◆ Action item: Would you work out how many lines below include the word "target"? Only that number is wanted.

◆ Listed entries:
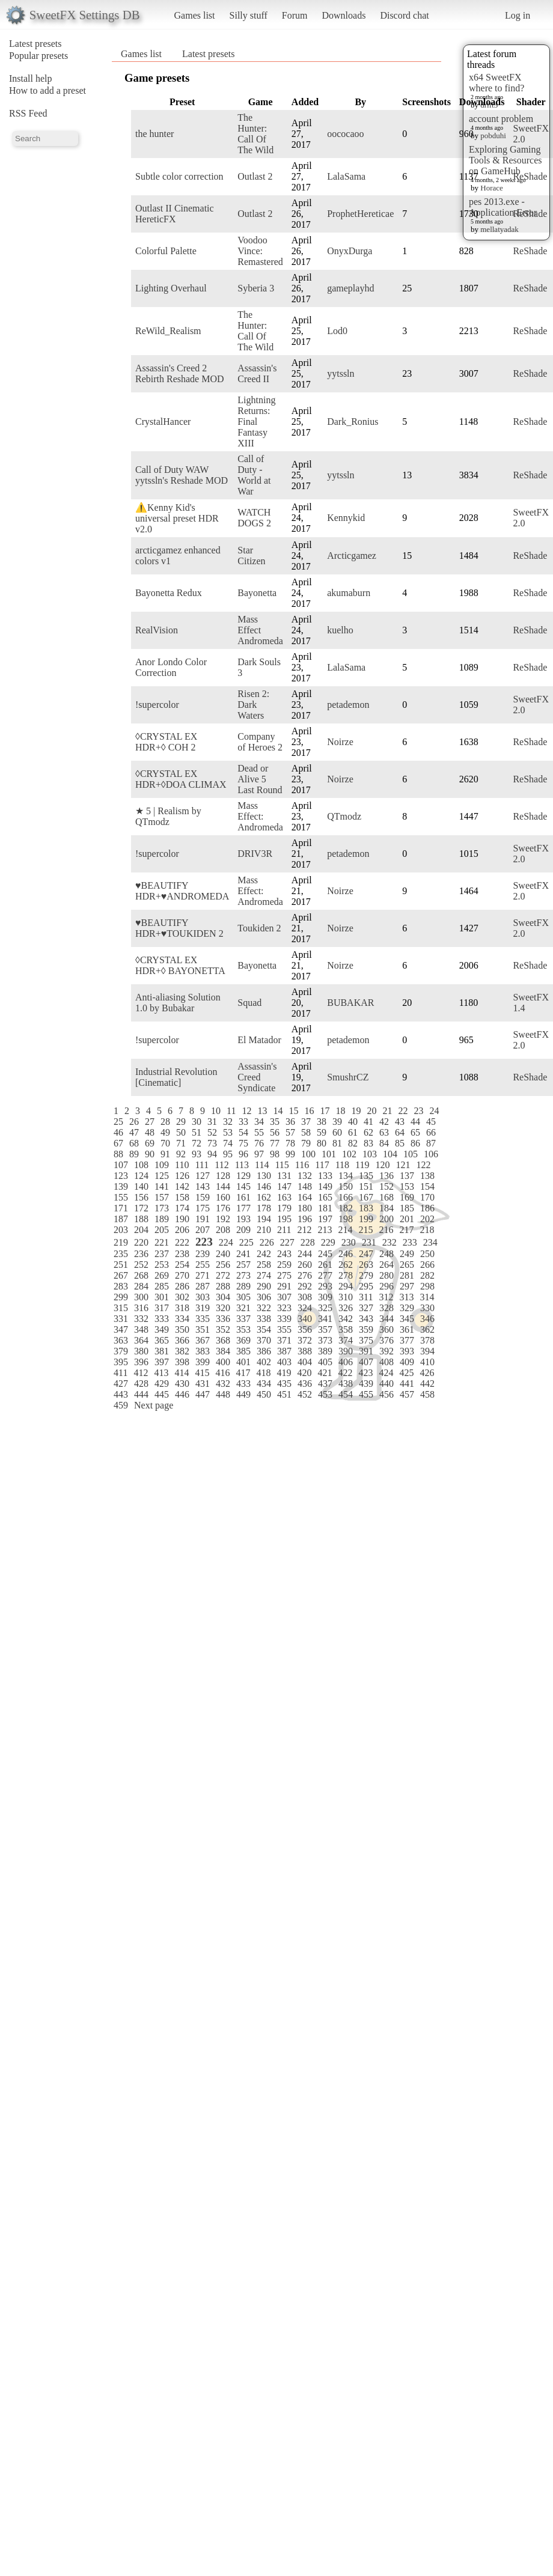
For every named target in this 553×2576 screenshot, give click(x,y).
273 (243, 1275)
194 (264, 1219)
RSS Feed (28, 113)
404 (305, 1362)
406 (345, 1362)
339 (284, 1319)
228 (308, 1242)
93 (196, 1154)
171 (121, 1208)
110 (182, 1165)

* * *

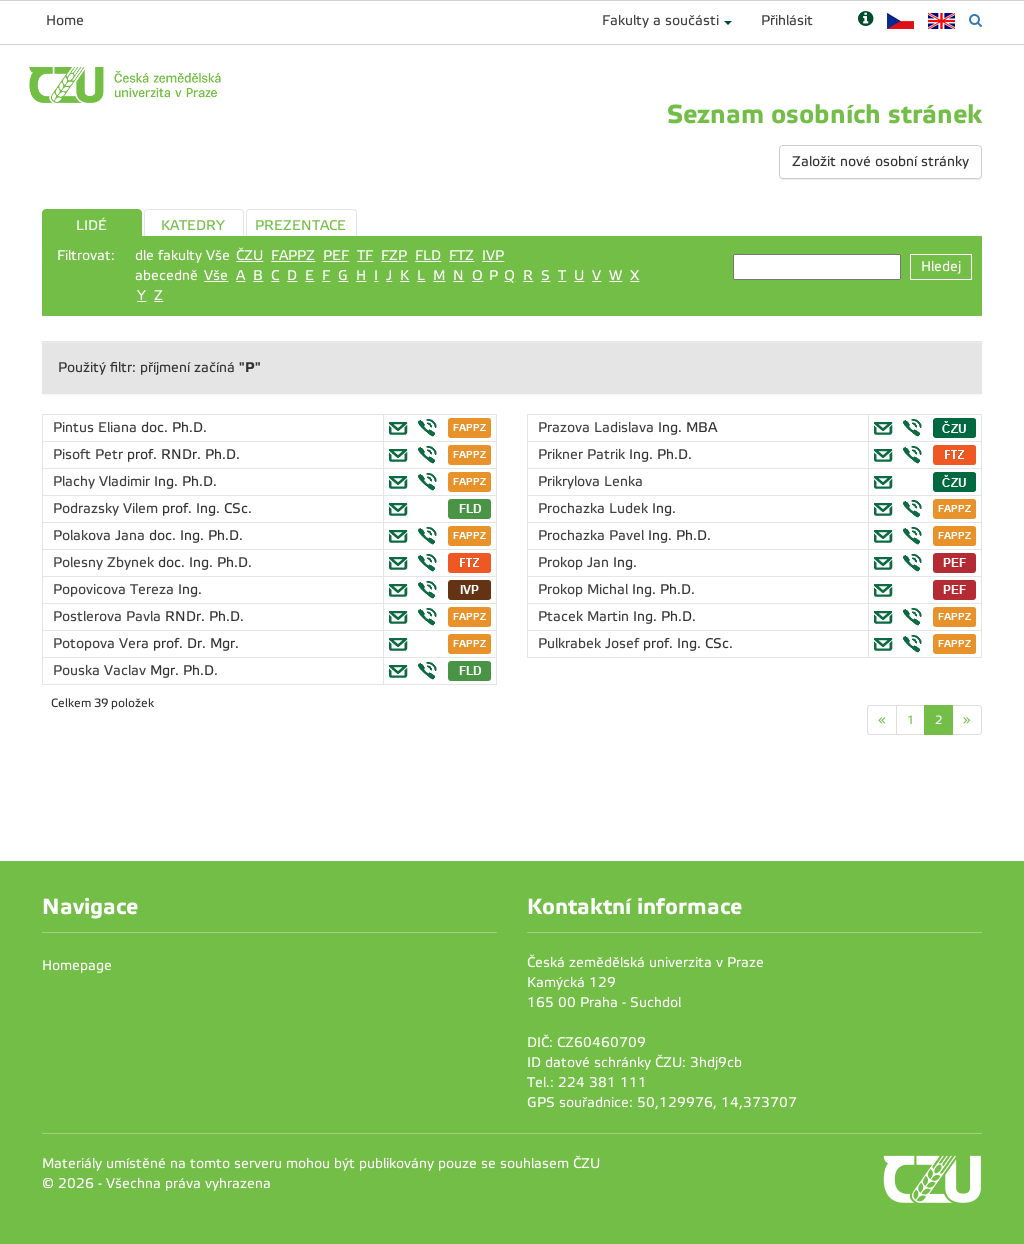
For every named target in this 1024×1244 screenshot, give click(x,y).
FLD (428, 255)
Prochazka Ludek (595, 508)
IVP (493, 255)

◆ Solution to this problem: 2